Reporting on the 10 largest files or 10 top scores
Archive - Originally posted on "The Horse's Mouth" - 2006-08-20 01:58:48 - Graham Ellis
What are the biggest 10 files in or below this directory?
What are the 20 'worst' spams I have received in the last month?
What are the five top scores recorded for a popular game on my web site?
It's a very common requirement indeed to provide a program to answer questions like these, and if you've only got a handful of files /spams / score records, it's easy to write a program to read them all into an array (PHP) or list (Perl, Python), sort that array or list when you've read them all, and print out the first however-many. But that approach becomes impractically slow and memory greedy if you have a big log file ... as for example the quarter of a million records I have in my spam record file at the moment.
Here's the technique you can use to find the top 20 records from several million in a log file - quickly, and efficiently ....
1) Set up an empty list to contain the top 20 (so far) as you discover them.
2) pass through the record one by one ...
2a) Work out the comparsion factor (size, score) for the record just read
2b) If you have already read and stored 20 records, and the new record is below the 20th one stored, reject it OTHERWISE ...
2c) Step through the records retained so far and insert the new one at the appropriate place in the list
2d) If the list now contains more that 20 records, truncate it to 20
3) Print out your results from the list you now have.

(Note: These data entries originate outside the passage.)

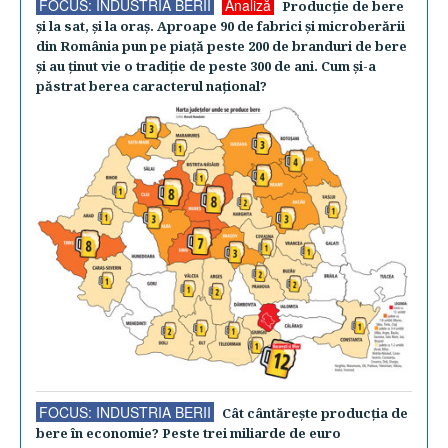
FOCUS: INDUSTRIA BERII
Analiză
Producţie de bere
şi la sat, şi la oraş. Aproape 90 de fabrici şi microberării
din România pun pe piaţă peste 200 de branduri de bere
şi au ţinut vie o tradiţie de peste 300 de ani. Cum şi-a
păstrat berea caracterul naţional?
FOCUS: INDUSTRIA BERII
Cât cântăreşte producţia de
bere în economie? Peste trei miliarde de euro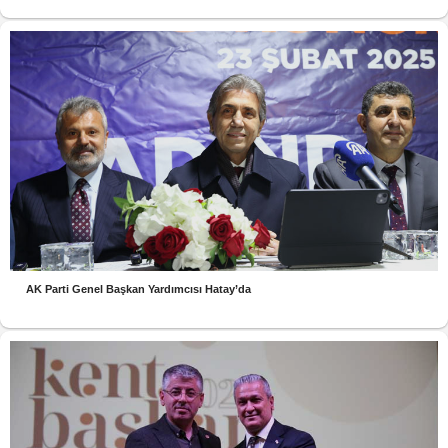
AK Parti Genel Başkan Yardımcısı Hatay’da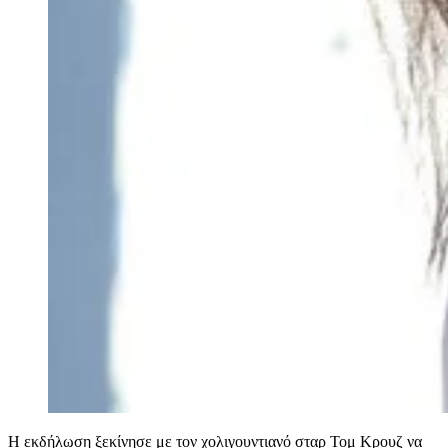
Η εκδήλωση ξεκίνησε με τον χολιγουντιανό σταρ Τομ Κρουζ να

You can see this algorithm implemented in PHP here and you can run it here. It's not the simplest of code, but it should aways work no matter how large or how small the cutoff between the 20th and 21st record is (as opposed to alternative algorithms that set a threshhold), and it should always work quite fast even on a data set that's pretty huge; most of the data will be rejected summarily and won't need to be stored at all.
You might suggest that my data should be stored in a MySQL database and not a plain text file ... that's not the problem I was given, and is worthy of an entry here another day!